In good times and in bad, there is a constant for employees – financial stress.
Surveys consistently show that employees, both those with low incomes and those who are high earners, experience financial stress.
In a recent report1, Morgan Stanley found the following:
- Each month, half of employees spend more than they earn
- Over a third of employees feel their debt is unmanageable
- 2 out of 5 do not have enough emergency savings to live for three months
- More than half of employees making more than $100,000 still feel financial stress
Unfortunately, such stress has a big impact on the companies that employ these workers.
How Financial Stress Affects Employers
Employees dealing with financial stress often bring that stress into the work environment. This has a direct impact on the bottom line of their employers.
The Morgan and Stanley study found that 78 percent of employees who are dealing with financial stress are distracted at work.
PwC’s 8th Annual Employee Financial Wellness Survey 2019 found that 49 percent of financially stressed employees spent three or more hours each week dealing with financial issues while at work.2
On average, distraction costs a company up to 10 times more than absenteeism.3
In addition to distraction, which is sometimes called presenteeism, financially stressed employees are also more likely to look for other employment, have more accidents, take more sick days, save less for emergencies and work beyond retirement.
All of this leads to greater expenses for the employer.
Lack of Emergency Savings Affects Employees
Overall, the biggest sources of financial stress for employees of all income levels include debt, emergency expenses and lack of adequate savings.
Emergency savings are important for the overall financial wellness of an employee because it provides a cushion if something unexpected comes up.
Even if an employee still has financial issues, having a savings account that can see them through difficult times provides a strong level of comfort. Plus, having the savings account will help prevent the stress of the remaining two significant sources of financial stress.
At Enrich, data shows the impact that having an appropriate level of emergency savings, defined as at least three months of living expenses, has on one’s financial stress.
[Employee financial stress goes down over time when using the Enrich Financial Wellness program, with those that have at least a 3-month emergency savings fund exhibiting the lowest stress levels.]
As you can see, those most stressed are those without an emergency fund.
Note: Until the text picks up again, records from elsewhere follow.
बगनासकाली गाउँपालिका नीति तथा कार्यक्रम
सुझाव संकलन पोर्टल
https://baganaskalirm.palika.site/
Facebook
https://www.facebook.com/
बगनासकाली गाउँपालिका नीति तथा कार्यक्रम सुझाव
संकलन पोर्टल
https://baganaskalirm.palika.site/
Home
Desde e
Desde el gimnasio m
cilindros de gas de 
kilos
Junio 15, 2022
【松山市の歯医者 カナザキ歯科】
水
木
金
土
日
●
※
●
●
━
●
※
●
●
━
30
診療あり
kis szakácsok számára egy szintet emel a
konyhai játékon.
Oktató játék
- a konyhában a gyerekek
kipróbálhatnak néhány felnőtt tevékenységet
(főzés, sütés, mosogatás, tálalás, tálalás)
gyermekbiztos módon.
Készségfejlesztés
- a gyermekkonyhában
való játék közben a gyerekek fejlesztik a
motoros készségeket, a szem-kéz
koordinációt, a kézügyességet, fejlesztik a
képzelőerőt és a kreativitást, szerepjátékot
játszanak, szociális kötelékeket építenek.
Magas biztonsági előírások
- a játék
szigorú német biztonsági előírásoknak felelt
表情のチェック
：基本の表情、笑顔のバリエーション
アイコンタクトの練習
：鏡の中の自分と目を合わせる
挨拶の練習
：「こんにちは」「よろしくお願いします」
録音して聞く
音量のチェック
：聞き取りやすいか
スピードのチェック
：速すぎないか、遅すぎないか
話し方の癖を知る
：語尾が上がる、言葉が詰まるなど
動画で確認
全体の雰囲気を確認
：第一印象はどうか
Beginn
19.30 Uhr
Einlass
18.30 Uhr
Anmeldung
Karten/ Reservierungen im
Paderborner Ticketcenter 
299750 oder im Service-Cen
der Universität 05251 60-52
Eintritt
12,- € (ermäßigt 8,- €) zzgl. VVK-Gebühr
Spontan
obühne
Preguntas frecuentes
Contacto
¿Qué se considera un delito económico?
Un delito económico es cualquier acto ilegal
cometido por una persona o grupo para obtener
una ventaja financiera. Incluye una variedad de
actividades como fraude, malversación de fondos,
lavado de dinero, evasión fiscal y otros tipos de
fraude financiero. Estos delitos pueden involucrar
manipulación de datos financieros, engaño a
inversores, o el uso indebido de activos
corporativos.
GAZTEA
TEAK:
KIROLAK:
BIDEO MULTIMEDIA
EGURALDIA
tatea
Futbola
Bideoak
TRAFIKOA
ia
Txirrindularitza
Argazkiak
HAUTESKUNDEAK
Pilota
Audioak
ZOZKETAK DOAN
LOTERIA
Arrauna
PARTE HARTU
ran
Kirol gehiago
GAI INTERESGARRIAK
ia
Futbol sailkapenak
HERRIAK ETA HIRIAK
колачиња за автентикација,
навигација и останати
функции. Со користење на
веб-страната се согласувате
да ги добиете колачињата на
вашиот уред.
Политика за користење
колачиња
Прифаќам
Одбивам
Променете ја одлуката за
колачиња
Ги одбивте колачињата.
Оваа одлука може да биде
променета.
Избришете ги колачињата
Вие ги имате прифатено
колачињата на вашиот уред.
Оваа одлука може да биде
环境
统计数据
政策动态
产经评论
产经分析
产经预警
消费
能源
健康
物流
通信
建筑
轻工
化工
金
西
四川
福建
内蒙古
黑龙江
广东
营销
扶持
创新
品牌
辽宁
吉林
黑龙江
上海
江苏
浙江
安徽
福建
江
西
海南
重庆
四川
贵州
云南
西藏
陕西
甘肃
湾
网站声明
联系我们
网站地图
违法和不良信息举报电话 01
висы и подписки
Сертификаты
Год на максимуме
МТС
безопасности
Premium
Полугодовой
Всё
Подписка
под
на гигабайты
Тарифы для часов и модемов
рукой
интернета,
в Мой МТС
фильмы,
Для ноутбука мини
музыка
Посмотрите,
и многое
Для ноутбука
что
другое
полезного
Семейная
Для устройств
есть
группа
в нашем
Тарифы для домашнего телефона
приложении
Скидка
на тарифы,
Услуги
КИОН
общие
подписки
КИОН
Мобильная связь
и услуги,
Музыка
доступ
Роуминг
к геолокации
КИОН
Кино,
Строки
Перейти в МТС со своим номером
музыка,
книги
Simply having an emergency fund, even if the employee’s financial assessment number is low, has a significant bearing on the amount of stress they feel.
Financial Wellness Can Help
There are several reasons why a good financial wellness program will lower financial stress. But not all financial wellness programs have the necessary components to do this.
In 2019, Enrich users saw an average decrease of 23% in their financial stress levels.
When asked what can be done to help them with their financial stress, employees suggested getting help with such topics as:
- Managing debt
- Creating an emergency savings account
- Saving for retirement
- Understanding investing
- Choosing appropriate insurance options
However, two-thirds of employees state that their employers do not offer a financial wellness benefit that provides the help they need.
A "holistic" financial wellness program offers personalized tools to provide employees with needed education and steps to take to decrease financial stress.
Because employees want these benefits, they use them to:
- Prepare for retirement - 47 percent2
- Get spending under control – 29 percent2
- Pay off debt – 29 percent2
- Save for major goals – 29 percent2
- Manage investments – 29 percent2
- Manage healthcare expenses – 18 percent2
Additionally, by reducing employee stress, a financial wellness program increases productivity and retention.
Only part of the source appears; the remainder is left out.